When you print the records below, keep every word exact and leave out the images.

▶ [INPUT RECORDS]:

****************

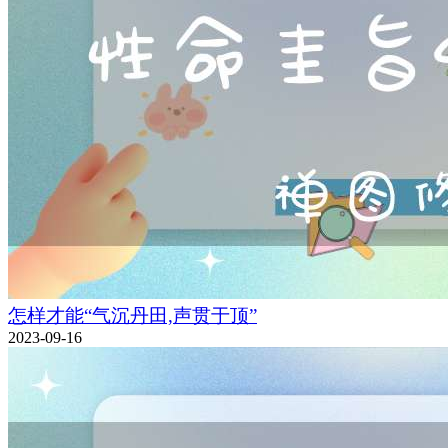
怎样才能“气沉丹田,声贯于顶”
2023-09-16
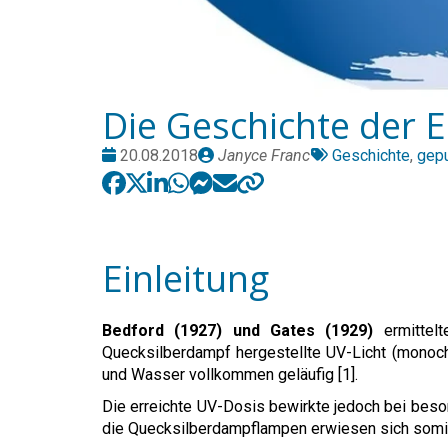
Die Geschichte der 
Date
Publié
Tags:
20.08.2018
Janyce Franc
Geschichte
,
gepu
:
par
Einleitung
Bedford (1927) und Gates (1929)
ermittelt
Quecksilberdampf hergestellte UV-Licht (monoc
und Wasser vollkommen geläufig [1].
Die erreichte UV-Dosis bewirkte jedoch bei beso
die Quecksilberdampflampen erwiesen sich somit 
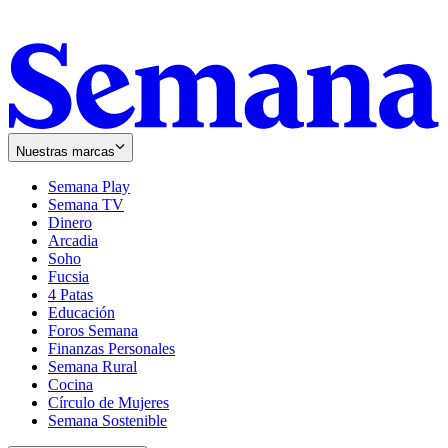
Nuestras marcas
Semana Play
Semana TV
Dinero
Arcadia
Soho
Opens
Fucsia
in
Opens
4 Patas
new
in
Educación
window
new
Foros Semana
window
Finanzas Personales
Semana Rural
Cocina
Círculo de Mujeres
Semana Sostenible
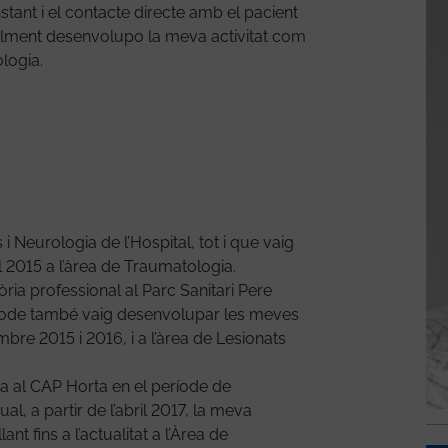
Voluntariat
nstant i el contacte directe amb el pacient
ualment desenvolupo la meva activitat com
Consultes externes
ologia.
Treball social sanitari
Com arribar
El Meu Vall d'Hebron
 i Neurologia de l’Hospital, tot i que vaig
l 2015 a l’àrea de Traumatologia.
ria professional al Parc Sanitari Pere
període també vaig desenvolupar les meves
bre 2015 i 2016, i a l’àrea de Lesionats
ia al CAP Horta en el període de
 a partir de l’abril 2017, la meva
ant fins a l’actualitat a l’Àrea de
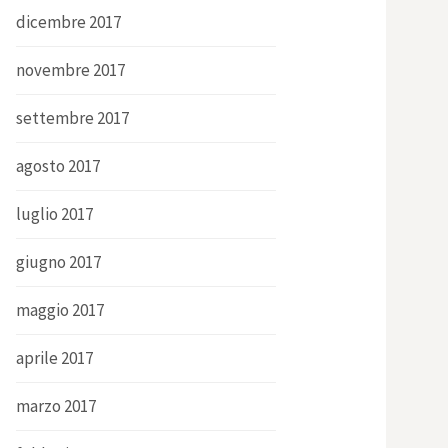
dicembre 2017
novembre 2017
settembre 2017
agosto 2017
luglio 2017
giugno 2017
maggio 2017
aprile 2017
marzo 2017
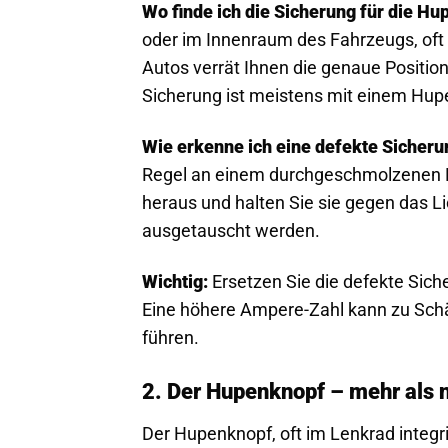
Wo finde ich die Sicherung für die Hu
oder im Innenraum des Fahrzeugs, oft 
Autos verrät Ihnen die genaue Position
Sicherung ist meistens mit einem Hu
Wie erkenne ich eine defekte Sicheru
Regel an einem durchgeschmolzenen Dr
heraus und halten Sie sie gegen das Li
ausgetauscht werden.
Wichtig:
Ersetzen Sie die defekte Sich
Eine höhere Ampere-Zahl kann zu Schä
führen.
2. Der Hupenknopf – mehr als n
Der Hupenknopf, oft im Lenkrad integri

****************

▶ [EXPECTED OUTPUT]:
怎样才能“气沉丹田,声贯于顶”
2023-09-16
Die Geschichte der 
Date
Publié
Tags:
20.08.2018
Janyce Franc
Geschichte
,
gepu
:
par
Einleitung
Bedford (1927) und Gates (1929)
ermittelt
Quecksilberdampf hergestellte UV-Licht (monoc
und Wasser vollkommen geläufig [1].
Die erreichte UV-Dosis bewirkte jedoch bei beso
die Quecksilberdampflampen erwiesen sich somit 
Nuestras marcas
Semana Play
Semana TV
Dinero
Arcadia
Soho
Opens
Fucsia
in
Opens
4 Patas
new
in
Educación
window
new
Foros Semana
window
Finanzas Personales
Semana Rural
Cocina
Círculo de Mujeres
Semana Sostenible
Voluntariat
nstant i el contacte directe amb el pacient
ualment desenvolupo la meva activitat com
Consultes externes
ologia.
Treball social sanitari
Com arribar
El Meu Vall d'Hebron
 i Neurologia de l’Hospital, tot i que vaig
l 2015 a l’àrea de Traumatologia.
ria professional al Parc Sanitari Pere
període també vaig desenvolupar les meves
bre 2015 i 2016, i a l’àrea de Lesionats
ia al CAP Horta en el període de
 a partir de l’abril 2017, la meva
ant fins a l’actualitat a l’Àrea de
dicembre 2017
novembre 2017
settembre 2017
agosto 2017
luglio 2017
giugno 2017
maggio 2017
aprile 2017
marzo 2017
Wo finde ich die Sicherung für die Hu
oder im Innenraum des Fahrzeugs, oft 
Autos verrät Ihnen die genaue Position
Sicherung ist meistens mit einem Hu
Wie erkenne ich eine defekte Sicheru
Regel an einem durchgeschmolzenen Dr
heraus und halten Sie sie gegen das Li
ausgetauscht werden.
Wichtig:
Ersetzen Sie die defekte Sich
Eine höhere Ampere-Zahl kann zu Schä
führen.
2. Der Hupenknopf – mehr als n
Der Hupenknopf, oft im Lenkrad integri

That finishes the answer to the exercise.